In AOS-W 3.3.x and earlier, when a mobile client moved away from its local network and associated with a
VLAN on a foreign switch (or a foreign VLAN on its own switch), the client’s multicast membership information
would not be available at its new destination, and multicast traffic from the client could be interrupted. AOS-W
3.4 and later supports mobility multicast enhancements that provide uninterrupted streaming of multicast
traffic, regardless of a client's location.
Working with Proxy IGMP and Proxy Remote Subscription
The switch is always aware of the client's location, so the switch can join multicast group(s) on behalf of that
mobile client. This feature, called Proxy IGMP, allows the switch to join a multicast group and suppresses the
client’s IGMP control messages to the upstream multicast router. (The client's IGMP control messages will,
however, still be used by switch to maintain a multicast forwarding table.) The multicast IGMP traffic
originating from the client will instead be sent from the switch’s incoming VLAN interface IP.
The IGMP proxy feature includes both a host implementation and a router implementation. An upstream
router sees a switch running IGMP proxy as a host; a client attached to the switch sees the switch as router.
When you enable Proxy IGMP, all multicast clients associated with the switch are hidden from the upstream
multicast device or router.
The newer IGMP proxy feature and the older IGMP snooping feature cannot be enabled at the same time, as both
features add membership information to multicast group table. For most multicast deployments, you should enable
the IGMP Proxy feature on all VLAN interfaces to manage all the multicast membership requirements on the switch.
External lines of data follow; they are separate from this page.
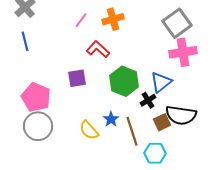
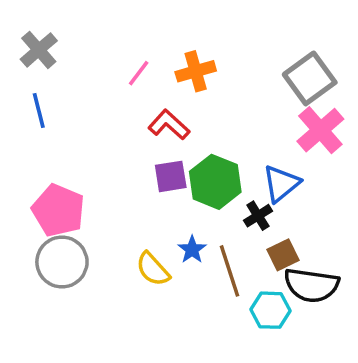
pink cross: (183, 52) -> (320, 130), turned -32
purple square: (77, 78) -> (171, 176), moved
black semicircle: (181, 115) -> (311, 285), moved

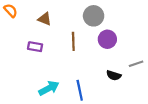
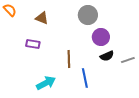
brown line: (73, 41) -> (69, 59), moved
black semicircle: (114, 75) -> (107, 56), moved, turned -40
blue line: (80, 90) -> (85, 78), moved

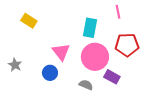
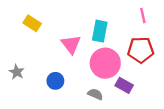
pink line: (118, 12) -> (143, 16), moved
pink triangle: (61, 52) -> (71, 44), moved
If IGMP snooping is configured on some interfaces, there is a greater chance that multicast information transfers
may be interrupted.
IGMP proxy must be enabled or disabled on each individual interface. To use the IGMP proxy, ensure that the
VLANs on the switches are extended to the upstream router. Enabling IGMP proxy enables IGMP on the
interface and sets the querier to the switch itself. You must identify the switch port from which the switch
sends proxy join information to the upstream router, and identify the upstream router by upstream port so
the switch can dynamically update the upstream multicast router information.
IGMPv3 Support
AOS-W 6.4 supports IGMPv3 functionality that makes Alcatel-Lucent switches aware of the Source Specific
Multicast (SSM) and is used to optimize bandwidth of the network. The SSM functionality is an extension of IP
multicast where the datagram traffic is forwarded to receivers from only those multicast sources to which the
receivers have explicitly joined. By default, the multicast group range of 232.0.0.0 through 232.255.255.255
(232/8) is reserved for SSM by IANA (Internet Assigned Numbers Authority).
The IGMPv3 snooping functionality is configured at the edge of the network. The devices that support IGMP
snooping listen for the IGMP messages that the host sent to join an IP multicast group. These devices record
details of all the hosts and also about the IP multicast group in which a particular host has joined. These devices
forward IP multicast traffic to the hosts that have joined the specific multicast group.